> Exercise input:
○ ○ ○

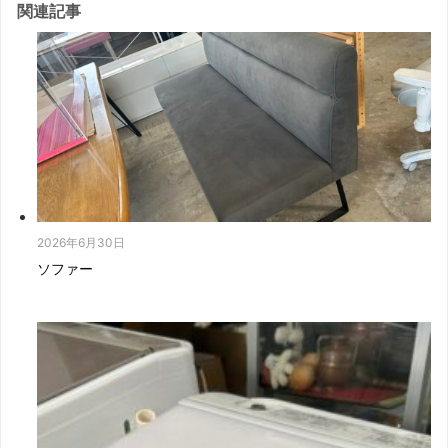
関連記事
2026年6月30日
ソファー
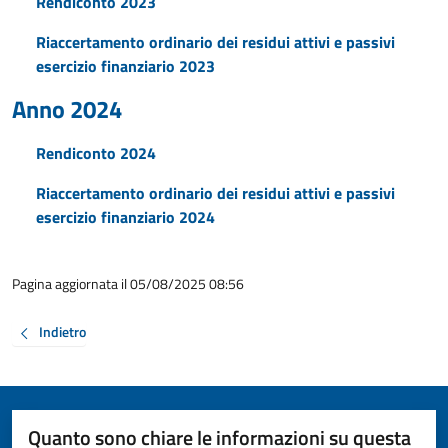
Rendiconto 2023
Riaccertamento ordinario dei residui attivi e passivi
esercizio finanziario 2023
Anno 2024
Rendiconto 2024
Riaccertamento ordinario dei residui attivi e passivi
esercizio finanziario 2024
Pagina aggiornata il 05/08/2025 08:56
Indietro
Quanto sono chiare le informazioni su questa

○ ○ ○

> About this exercise: Restate the material above word for word, so that nothing changes except that the pictures are gone.

> Expected answer:
関連記事
2026年6月30日
ソファー
Rendiconto 2023
Riaccertamento ordinario dei residui attivi e passivi
esercizio finanziario 2023
Anno 2024
Rendiconto 2024
Riaccertamento ordinario dei residui attivi e passivi
esercizio finanziario 2024
Pagina aggiornata il 05/08/2025 08:56
Indietro
Quanto sono chiare le informazioni su questa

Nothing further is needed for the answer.